▶ **WHAT TO DO**
If a line of the records contains the word "лучаство", list it.

▶ **SUPPLIED DATA**
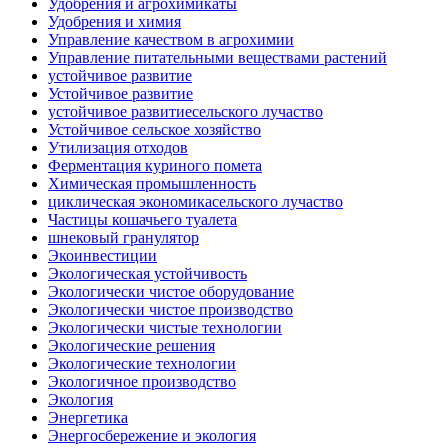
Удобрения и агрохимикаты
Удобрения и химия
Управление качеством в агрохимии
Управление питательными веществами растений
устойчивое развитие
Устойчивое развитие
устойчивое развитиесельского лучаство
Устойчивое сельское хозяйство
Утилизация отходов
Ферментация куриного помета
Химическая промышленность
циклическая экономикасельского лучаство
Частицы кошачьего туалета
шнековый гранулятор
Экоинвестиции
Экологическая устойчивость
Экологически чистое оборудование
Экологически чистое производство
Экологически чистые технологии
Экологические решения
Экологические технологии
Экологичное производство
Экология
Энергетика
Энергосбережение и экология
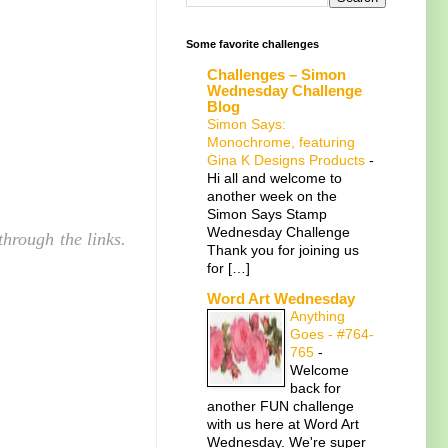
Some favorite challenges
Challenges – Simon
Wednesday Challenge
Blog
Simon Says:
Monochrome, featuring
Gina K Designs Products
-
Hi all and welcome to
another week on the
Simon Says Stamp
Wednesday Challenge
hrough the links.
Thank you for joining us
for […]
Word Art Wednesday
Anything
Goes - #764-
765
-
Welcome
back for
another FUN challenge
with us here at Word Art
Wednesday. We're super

==

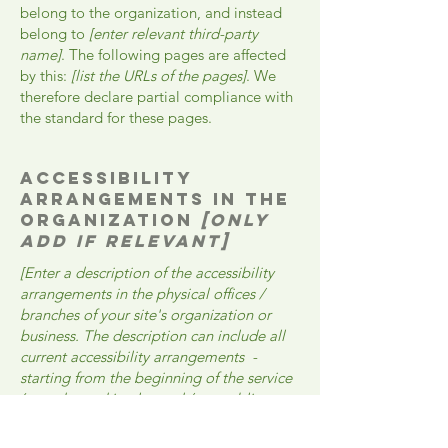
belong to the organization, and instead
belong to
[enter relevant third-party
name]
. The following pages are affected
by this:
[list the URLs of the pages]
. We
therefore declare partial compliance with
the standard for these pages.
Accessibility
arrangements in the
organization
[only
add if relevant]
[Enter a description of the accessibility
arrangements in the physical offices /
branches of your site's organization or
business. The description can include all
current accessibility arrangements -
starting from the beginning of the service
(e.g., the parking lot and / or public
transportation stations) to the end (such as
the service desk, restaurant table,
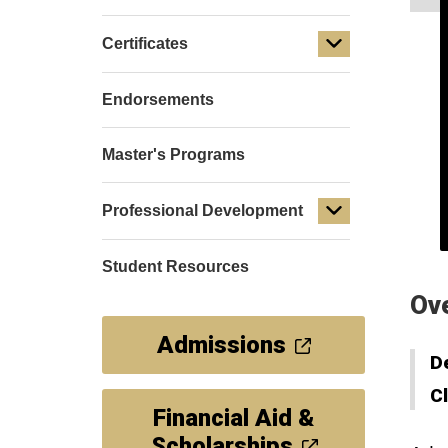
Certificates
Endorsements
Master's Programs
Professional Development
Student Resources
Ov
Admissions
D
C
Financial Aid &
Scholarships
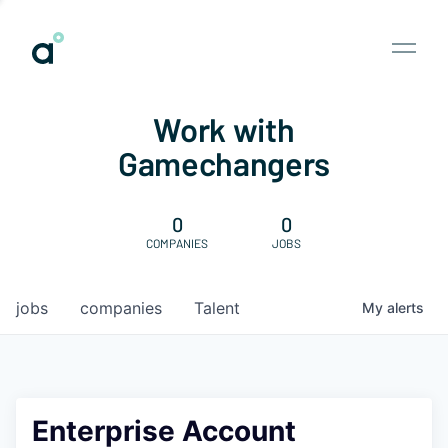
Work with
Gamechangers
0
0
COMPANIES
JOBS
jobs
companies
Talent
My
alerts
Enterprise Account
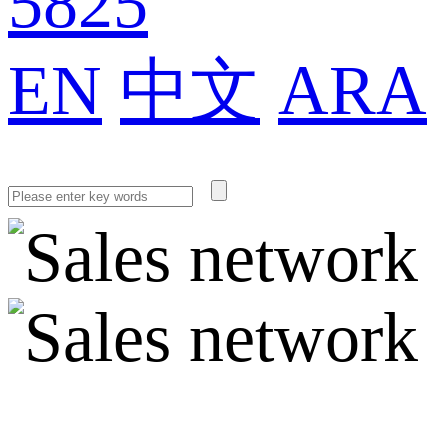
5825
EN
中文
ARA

---

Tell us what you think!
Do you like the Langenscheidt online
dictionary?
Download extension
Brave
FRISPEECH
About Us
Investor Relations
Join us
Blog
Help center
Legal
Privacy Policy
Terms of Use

▶ **EXERCISE OUTPUT**
устойчивое развитиесельского лучаство
циклическая экономикасельского лучаство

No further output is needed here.